I walked the BG with Severn last summer and when there was trail, we had a good time. There are a couple places where the trail disappeared even though the map made it look like it was right there. Normally I'm alright with disappearing trails and finding them on my own except at busy intersections with a dog who's freaking out about the traffic. The first disappearance was just past GCNMP at the road convergences/condo entrances around Cotswold and Lake Brandt Road -- at this point you're sort of following the sidewalk along Old Battleground. If you just keep going along Old Battleground and trust that it'll look like a trail again, you'll be fine. Keep going, feel like you're going to walk right on out of the county.
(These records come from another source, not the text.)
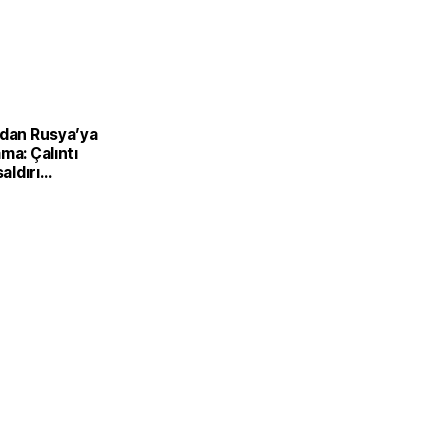
’dan Rusya’ya
ma: Çalıntı
saldırı
ilir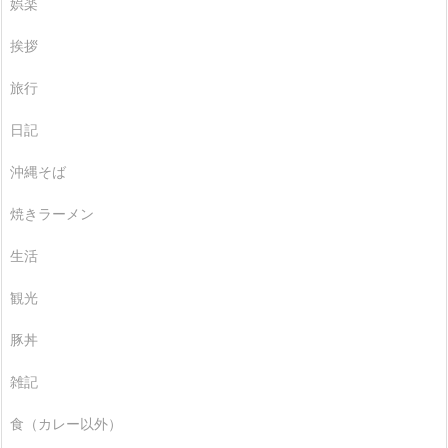
娯楽
挨拶
旅行
日記
沖縄そば
焼きラーメン
生活
観光
豚丼
雑記
食（カレー以外）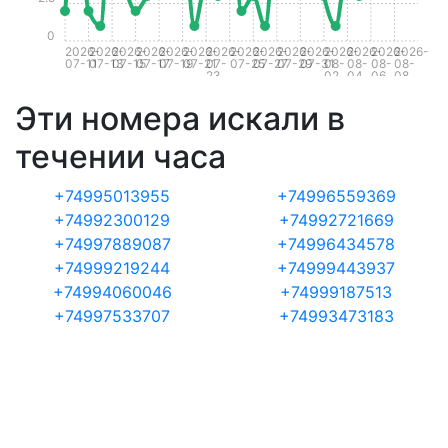
0
2026-
2026-
2026-
2026-
2026-
2026-
2026-
2026-
2026-
2026-
2026-
2026-
2026-
2026-
2026-
07-11
07-13
07-15
07-17
07-19
07-21
07-
07-25
07-27
07-29
07-31
08-
08-
08-
08-
23
02
04
06
08
Эти номера искали в
течении часа
+74995013955
+74996559369
+74992300129
+74992721669
+74997889087
+74996434578
+74999219244
+74999443937
+74994060046
+74999187513
+74997533707
+74993473183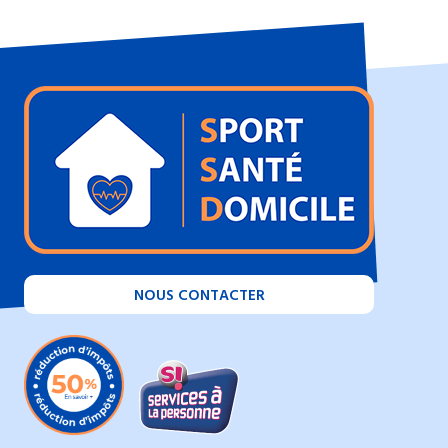
NOUS CONTACTER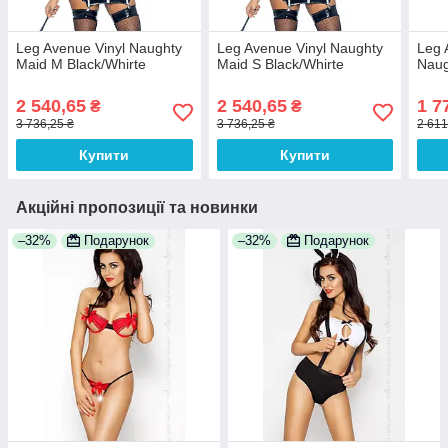
Leg Avenue Vinyl Naughty
Leg Avenue Vinyl Naughty
Leg 
Maid M Black/Whirte
Maid S Black/Whirte
Naug
2 540,65
2 540,65
1 7
₴
₴
3 736,25 ₴
3 736,25 ₴
2 611
Купити
Купити
Акційні пропозиції та новинки
–32%
Подарунок
–32%
Подарунок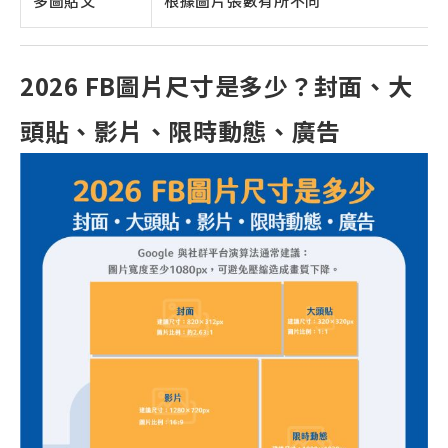
多圖貼文
根據圖片張數有所不同
2026 FB圖片尺寸是多少？封面、大
頭貼、影片、限時動態、廣告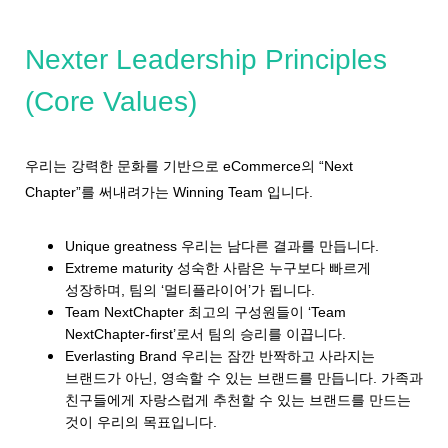
Nexter Leadership Principles
(Core Values)
우리는 강력한 문화를 기반으로 eCommerce의 “Next
Chapter”를 써내려가는 Winning Team 입니다.
Unique greatness
우리는 남다른 결과를 만듭니다.
Extreme maturity
성숙한 사람은 누구보다 빠르게
성장하며, 팀의 ‘멀티플라이어’가 됩니다.
Team NextChapter
최고의 구성원들이 ‘Team
NextChapter-first’로서 팀의 승리를 이끕니다.
Everlasting Brand
우리는 잠깐 반짝하고 사라지는
브랜드가 아닌, 영속할 수 있는 브랜드를 만듭니다. 가족과
친구들에게 자랑스럽게 추천할 수 있는 브랜드를 만드는
것이 우리의 목표입니다.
You'll eventually see signs for the Nat Greene and Palmetto Trails on your right and after the Nat Greene but before the Palmetto, you'll cross Old Battleground to stay on the trail.

The next place where it gets nutty is when you come up out of the woods-behind-developments you've been walking along and suddenly there's Battleground Avenue. I bet fifteen years ago or so this wouldn't have been quite so shocking because it would've felt more like the 220 N, rural route Battleground eventually becomes but now there are turning lanes and a big shopping center you have to get yourself and your dog(s) across. The cars go fast. It is not so friendly to them on foot out there. Plus now you're back to what looks like sidewalk-along-shopping-center and there's some figuring out whether you're supposed to be on the right side or the left side of the road to stay on the trail. After you pass the shopping center, cross Drawbridge Parkway (that's the road you're now walking along) and walk along the left side. You'll do this for a ways, passing Wellspring Retirement Community on your right, but eventually the trail will drop off to the left, into the woods again.

This stretch is one of the most beautiful parts of the trail--this little patch that survived the subdivisions and shopping centers might move you to dingdang tears at what's lost.

Then the trail just ends, in a new neighborhood, and you're pretty much left to figure out a) where you are and b) how to get out. Severn and I just kept walking, looking suspicious and sweaty, until we reached the neighborhood entrance at Horse Pen Creek Road. I called my mom, and she rode out to pick us up. That's the thing with suburban distances -- from a car, they don't seem so long, like it's nothing to drive ten minutes to the grocery store. And I'm sure, for the folks who live out there, this isn't confusing at all. But on foot, it definitely feels like you're traversing the county (which you are) and it's one thing to set out to do that, to say, today I'm going to walk a good stretch of the northern part of Guilford County but it's a whole other thing to do that when you keep coming across scattered convenience stores and shopping centers and clusters of houses, like you've arrived at the next village, except you haven't and it's all part of the same town.

GO ON, BLUE RATING:
Guilford Courthouse National Military Park trails: ****
Bicentennial Greenway: **1/2 (for now -- I'll revisit at some point) (I feel bad giving it low scores because I love the idea of it but since I'm reviewing places for dog walks, you understand.)
Area of Town:
I don't know if it's called anything so I'll just say Northwest.
Location:
To access GCNMP, take Battleground north to Old Battleground. Right on Old Battleground to the parking lot at entrance. The park trails can also be accessed from numerous points -- consult the guide Trails of Greensboro (available for $5 from the city) and Park Land, Part One. For the Bicentennial Greenway, the beginning point starts at Lewis Recreation Center at the entrance to Country Park (or the Park Land complex), Pisgah Church Road. However, since the BG runs along Battleground/Old Battleground/Drawbridge Parkway, there are also numerous access points. Again, see Trails of Greensboro. (I do love that little book.)